■ **Records shown**
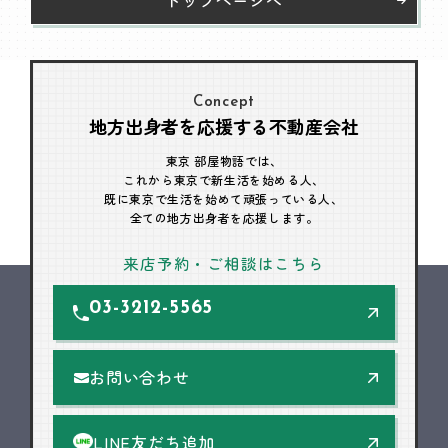
Concept
地方出身者を応援する不動産会社
東京 部屋物語では、
これから東京で新生活を始める人、
既に東京で生活を始めて頑張っている人、
全ての地方出身者を応援します。
来店予約・ご相談はこちら
03-3212-5565
お問い合わせ
LINE友だち追加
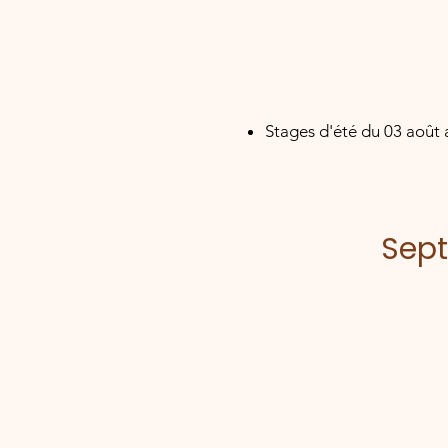
Stages d'été du 03 août 
Sep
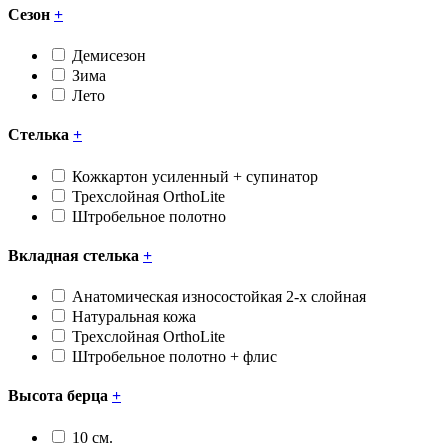
Сезон
+
Демисезон
Зима
Лето
Стелька
+
Кожкартон усиленный + супинатор
Трехслойная OrthoLite
Штробельное полотно
Вкладная стелька
+
Анатомическая износостойкая 2-х слойная
Натуральная кожа
Трехслойная OrthoLite
Штробельное полотно + флис
Высота берца
+
10 см.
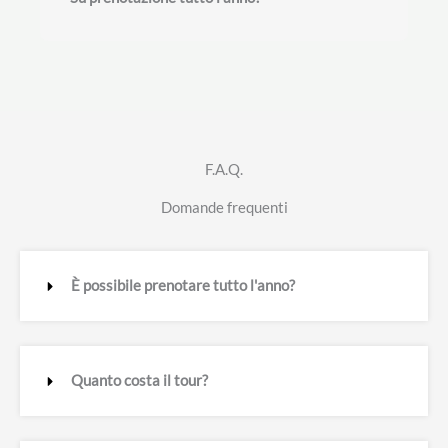
F.A.Q.
Domande frequenti
È possibile prenotare tutto l'anno?
Quanto costa il tour?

■ **The task**
Find the line containing "これから東京で新生活を始める人、" in the records above, then copy it and every line after it exactly, through the last one, without any pictures.

■ **Answer section**
これから東京で新生活を始める人、
既に東京で生活を始めて頑張っている人、
全ての地方出身者を応援します。
来店予約・ご相談はこちら
03-3212-5565
お問い合わせ
LINE友だち追加
Stages d'été du 03 août 
Sep
Сезон
+
Демисезон
Зима
Лето
Стелька
+
Кожкартон усиленный + супинатор
Трехслойная OrthoLite
Штробельное полотно
Вкладная стелька
+
Анатомическая износостойкая 2-х слойная
Натуральная кожа
Трехслойная OrthoLite
Штробельное полотно + флис
Высота берца
+
10 см.
F.A.Q.
Domande frequenti
È possibile prenotare tutto l'anno?
Quanto costa il tour?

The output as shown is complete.